### Problem details
The required result is every line of the records that includes "Methods".

### Study material
----

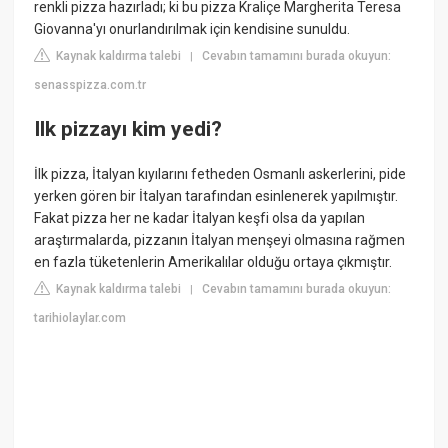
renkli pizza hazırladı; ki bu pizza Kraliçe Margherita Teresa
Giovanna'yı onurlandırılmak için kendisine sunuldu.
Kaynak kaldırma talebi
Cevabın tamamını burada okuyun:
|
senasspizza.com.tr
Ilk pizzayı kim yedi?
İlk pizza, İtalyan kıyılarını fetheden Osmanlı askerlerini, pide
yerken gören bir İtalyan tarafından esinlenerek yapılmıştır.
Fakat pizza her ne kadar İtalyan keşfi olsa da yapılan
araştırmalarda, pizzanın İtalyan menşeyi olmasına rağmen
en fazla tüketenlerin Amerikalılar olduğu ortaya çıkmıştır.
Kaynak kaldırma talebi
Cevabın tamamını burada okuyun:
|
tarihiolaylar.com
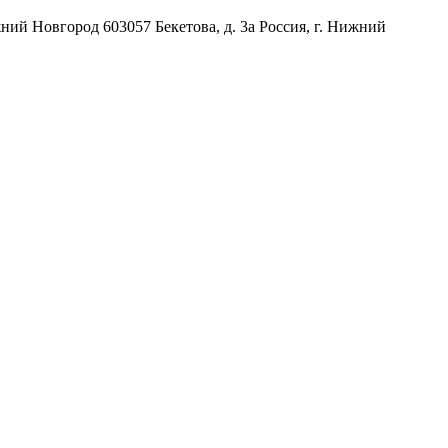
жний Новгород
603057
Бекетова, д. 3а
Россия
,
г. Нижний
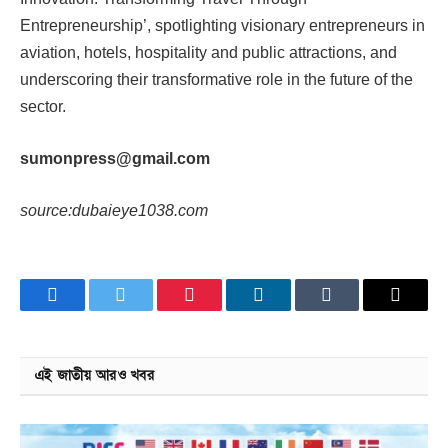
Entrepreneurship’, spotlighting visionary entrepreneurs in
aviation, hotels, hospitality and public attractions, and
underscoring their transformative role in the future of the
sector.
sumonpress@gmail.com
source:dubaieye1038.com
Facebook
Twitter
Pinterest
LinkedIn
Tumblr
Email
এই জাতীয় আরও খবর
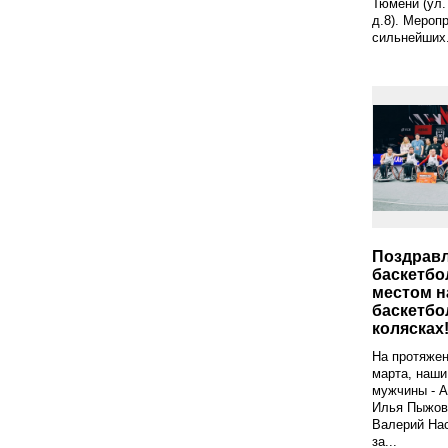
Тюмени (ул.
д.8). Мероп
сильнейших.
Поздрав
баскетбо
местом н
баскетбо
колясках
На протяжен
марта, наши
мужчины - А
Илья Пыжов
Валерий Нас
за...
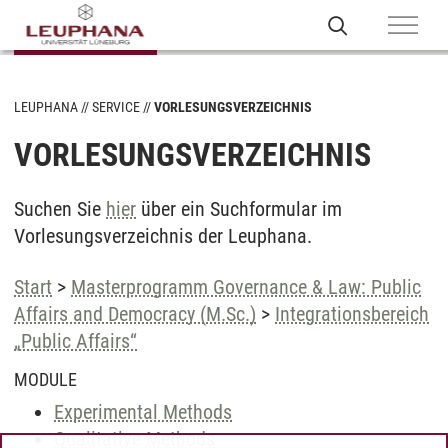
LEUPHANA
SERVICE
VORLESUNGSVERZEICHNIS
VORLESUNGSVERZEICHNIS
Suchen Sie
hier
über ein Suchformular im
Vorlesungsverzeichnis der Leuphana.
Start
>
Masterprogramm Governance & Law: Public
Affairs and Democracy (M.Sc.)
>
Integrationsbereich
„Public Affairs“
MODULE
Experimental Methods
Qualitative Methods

----

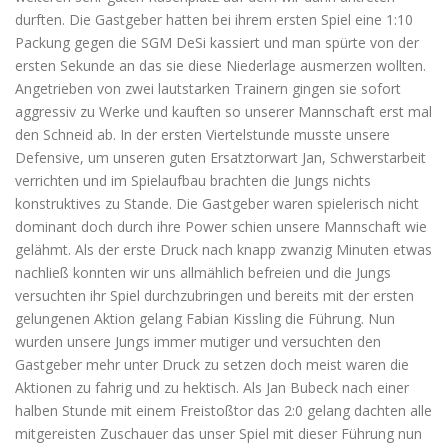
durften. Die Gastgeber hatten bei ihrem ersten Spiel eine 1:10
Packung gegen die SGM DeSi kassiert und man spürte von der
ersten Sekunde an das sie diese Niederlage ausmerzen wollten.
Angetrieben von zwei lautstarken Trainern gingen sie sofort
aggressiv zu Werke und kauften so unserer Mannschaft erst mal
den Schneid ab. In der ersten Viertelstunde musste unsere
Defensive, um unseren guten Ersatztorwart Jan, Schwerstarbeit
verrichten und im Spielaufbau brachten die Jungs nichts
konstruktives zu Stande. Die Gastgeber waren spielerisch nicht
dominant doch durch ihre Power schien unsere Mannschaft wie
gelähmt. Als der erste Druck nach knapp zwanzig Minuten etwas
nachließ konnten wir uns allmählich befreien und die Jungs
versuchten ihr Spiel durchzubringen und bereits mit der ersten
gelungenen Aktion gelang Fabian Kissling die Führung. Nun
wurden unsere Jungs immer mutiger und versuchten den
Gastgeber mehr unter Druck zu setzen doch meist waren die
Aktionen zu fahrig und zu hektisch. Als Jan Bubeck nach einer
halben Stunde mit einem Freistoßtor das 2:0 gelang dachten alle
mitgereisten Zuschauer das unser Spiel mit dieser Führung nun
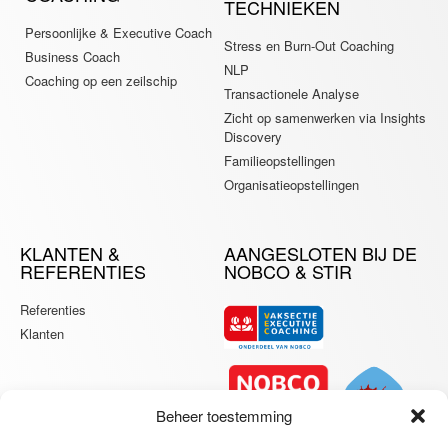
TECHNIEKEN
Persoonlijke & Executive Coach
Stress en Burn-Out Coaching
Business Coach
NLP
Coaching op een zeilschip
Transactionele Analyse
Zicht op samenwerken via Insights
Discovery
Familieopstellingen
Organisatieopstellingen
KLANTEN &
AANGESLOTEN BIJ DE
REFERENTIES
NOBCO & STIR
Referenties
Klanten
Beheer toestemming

----

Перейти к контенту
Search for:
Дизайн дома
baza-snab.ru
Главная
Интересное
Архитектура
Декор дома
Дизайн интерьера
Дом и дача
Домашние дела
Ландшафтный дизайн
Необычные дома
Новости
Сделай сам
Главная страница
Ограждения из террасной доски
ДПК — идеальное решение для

----

### Answer section
Experimental Methods
Qualitative Methods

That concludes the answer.